The PUMS data uses the information collected by the ACS data in order to allow for users to cross-check information that pre-tabulated data products by the ACS don’t depict. Due to sample size causing potential reliability errors and a learning curve with the PUMS API, we decided to focus more on the ACS with our limited time.
These data sets were ones that matched the thematic scope of the project in terms of disability, but did not necessarily contain information on employment, or data accessibility and complexity were a concern.
This data set contains information on households with disabilities by disability type which contains potential for comparison with other sets of information in the ACS. The difficulties with this data set were that the survey information was only gathered for particular areas of states.

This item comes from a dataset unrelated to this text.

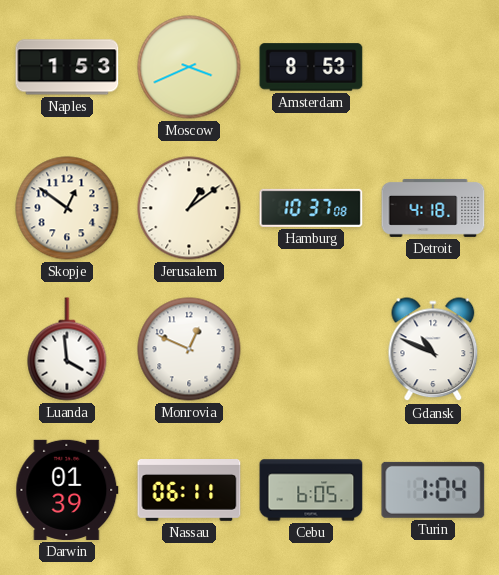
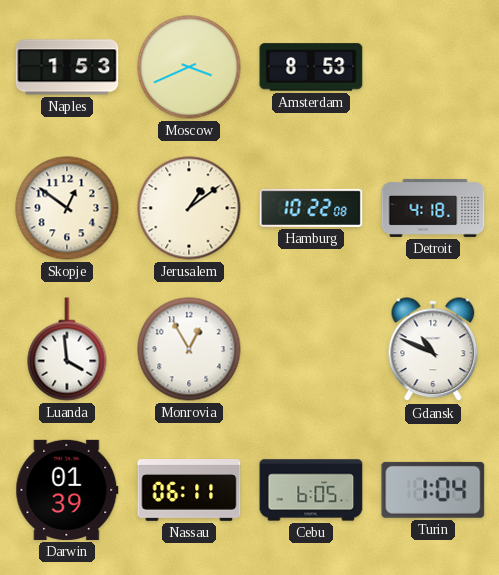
Hamburg: 10:37 -> 10:22
Monrovia: 12:49 -> 12:55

The SIPP is a nationally representative longitudinal survey that provides information on income, employment, households and government participation programs. The code book for the questionnaires indicates that there are a number of disability related questions. The data set doesn’t calculate weights and since this has to be done manually we decided to not utilize the data set for its complexity.
This data set contains a column of reasons for why employees were separated in the Iowa Executive Branch. One of the possible reasons indicated is Disability and Mental Health. The data set has no particular geographic scope and for lack of priority on other datasets, was not utilized.
This data set contains information on discrimination complaint cases processed by a local agency. Data includes type of closure, dates when case was opened and closed, and basis of complaints received. The clients indicate whether their cases are related to a disability or not. Data doesn’t have a geography and no granular information besides the complaints are provided.
This Medicaid employment data table covers information from July and October of 2020 as well as April and October of 2021. There is no specific geographic scope for this data set and we were unable to look further into these tables for lack of time.
This data set contains detailed questionnaires on health characteristics by demographic and socioeconomic characteristics, including information on people with disabilities. The difficulty in this data set was accessibility and the lack of geographic scope.
This data set contains numbers of federal prisoners in Iowa which are reported to have disabilities disaggregated by similar difficulty types to the ACS data. The data is from 2016 and with limited time for the program, this data set was not utilized for its lack of employment focus for this project.
Contains a data set on Crime Against Persons with Disabilities from the years 2009 to 2019. Since it doesn’t contain any information on employment and the geography is at a national level, this data set was not utilized.
The BLS collects only labor force data at the county level for states. Unfortunately, the information collected by the BLS doesn’t include whether a person has disabilities or not. This was why the data was not utilized.
This data set has specific information about children from ages 3 - 21 in need of special education at the state level. Because of its geographic scope at the state level and its data not connecting to employment, we chose to prioritize other data sets.
Data set was inaccessible until later, this data set was not utilized due to a lack of time.